His concentrated expression gives me the wiggins, the way he analyzes me. He never paid this much attention to me in life. No reason he should start acting like I’m his pride and joy now.
“Why did you do it?” Pledge your life to this. Kill those people. Guilt trip Joel into it.
“This is what Crenshaws do. I didn’t have any other choice.”
“Yes you did.”
Dad continues watching me like I’m an interesting specimen from one of his books. “Whatever,” I say, growing angrier. “Where’s Joel?”
“Not here,” says another figure. Could be a long-lost grandfather. At this point, I don’t care. All these men took the lives of others, just so they could keep living. I don’t know of anything more selfish.
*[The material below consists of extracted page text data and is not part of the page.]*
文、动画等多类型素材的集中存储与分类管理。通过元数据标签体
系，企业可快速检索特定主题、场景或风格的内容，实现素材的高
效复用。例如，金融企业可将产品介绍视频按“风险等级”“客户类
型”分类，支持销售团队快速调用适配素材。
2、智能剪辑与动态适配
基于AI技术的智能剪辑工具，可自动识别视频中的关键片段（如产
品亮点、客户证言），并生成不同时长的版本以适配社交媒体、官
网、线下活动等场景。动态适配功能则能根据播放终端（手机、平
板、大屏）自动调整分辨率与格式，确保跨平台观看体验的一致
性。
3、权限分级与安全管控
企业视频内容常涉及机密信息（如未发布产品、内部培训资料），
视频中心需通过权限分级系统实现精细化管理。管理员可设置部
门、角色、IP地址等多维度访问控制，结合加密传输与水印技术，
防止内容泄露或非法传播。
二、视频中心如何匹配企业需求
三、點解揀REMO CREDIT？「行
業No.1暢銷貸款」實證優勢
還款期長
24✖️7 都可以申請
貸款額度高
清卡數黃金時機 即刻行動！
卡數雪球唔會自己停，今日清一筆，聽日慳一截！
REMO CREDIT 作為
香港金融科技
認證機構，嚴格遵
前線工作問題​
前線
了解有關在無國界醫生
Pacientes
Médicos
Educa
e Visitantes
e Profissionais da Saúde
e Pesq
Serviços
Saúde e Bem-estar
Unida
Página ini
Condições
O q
“Why would you want this?” I ask the room. The figures ignore me, but one joins Dad’s intense staring match at me. “Any of you?”
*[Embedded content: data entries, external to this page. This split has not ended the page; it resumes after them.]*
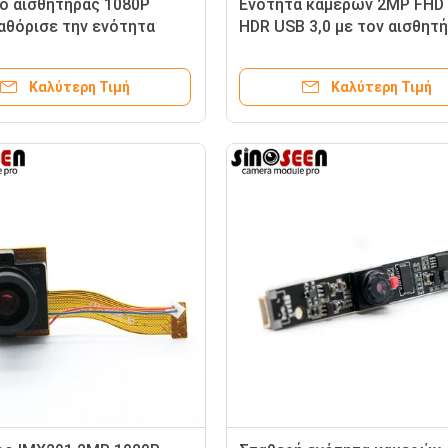
ο αισθητήρας 1080P
Ενότητα καμερών 2MP FHD
αθόρισε την ενότητα
HDR USB 3,0 με τον αισθητ
 εστίασης 2MP MIPI
PS5268
Καλύτερη Τιμή
Καλύτερη Τιμή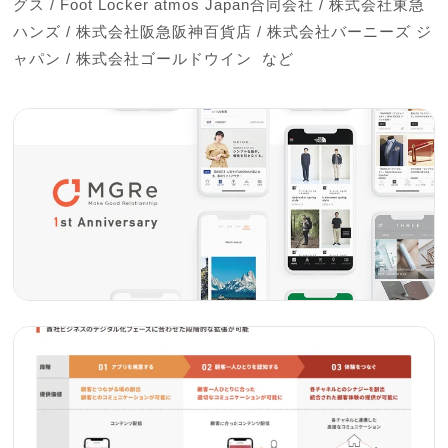
グス / Foot Locker atmos Japan合同会社 / 株式会社東急
ハンズ / 株式会社阪急阪神百貨店 / 株式会社バーニーズ ジ
ャパン / 株式会社ゴールドウイン  など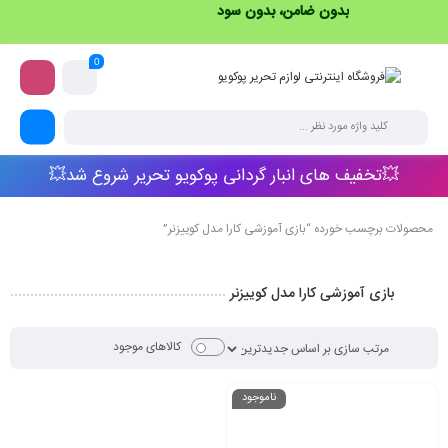
بدون ضامن، بدون سود
0
💥تخفیف های انبار گردانی پوکویو تحریر شروع شد💥
محصولات برچسب خورده “بازی آموزشی کارا مدل کوییزنر”
بازی آموزشی کارا مدل کوییزنر
کالاهای موجود
ناموجود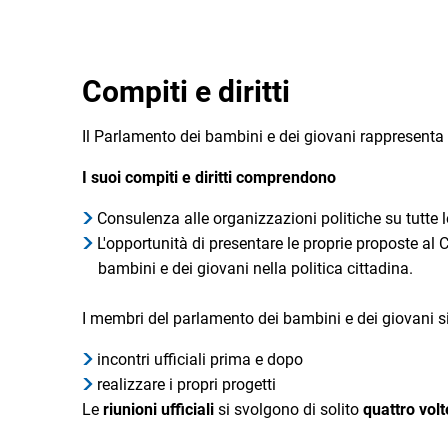
Compiti e diritti
Il Parlamento dei bambini e dei giovani rappresenta g
I suoi compiti e diritti comprendono
Consulenza alle organizzazioni politiche su tutte l
L'opportunità di presentare le proprie proposte al 
bambini e dei giovani nella politica cittadina.
I membri del parlamento dei bambini e dei giovani si
incontri ufficiali prima e dopo
realizzare i propri progetti
Le
riunioni ufficiali
si svolgono di solito
quattro vol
“We were told our souls would be lost after we die,” the man says. “We didn’t want to be lost.”
“Death is just a part of being human,” I argue. “You shouldn’t try to control something that’s uncontrollable. No one can stop death. Look what happened to Garrett, what he did to people. That’s seriously wrong. And you’re all sick.”
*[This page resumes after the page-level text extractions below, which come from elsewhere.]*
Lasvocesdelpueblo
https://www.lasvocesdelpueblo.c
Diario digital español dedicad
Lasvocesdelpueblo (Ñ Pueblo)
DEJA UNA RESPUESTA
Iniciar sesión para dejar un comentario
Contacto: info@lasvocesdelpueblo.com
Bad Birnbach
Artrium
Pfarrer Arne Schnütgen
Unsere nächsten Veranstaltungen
I look again to my mother, wait for the bitterness to rise, remembering how hurt I’ve felt all these years and especially the night after I saw her in prison. Knowing the truth now, and seeing her here, I feel nothing but pity.
Time to go. I don’t know where Joel is if he’s not in here, but I can’t stand around chatting. The floor above the stairs is solid. I stomp on it a few times, unsure how I got through before. I hurry to the floating door, remembering what Ada said about it not having a handle.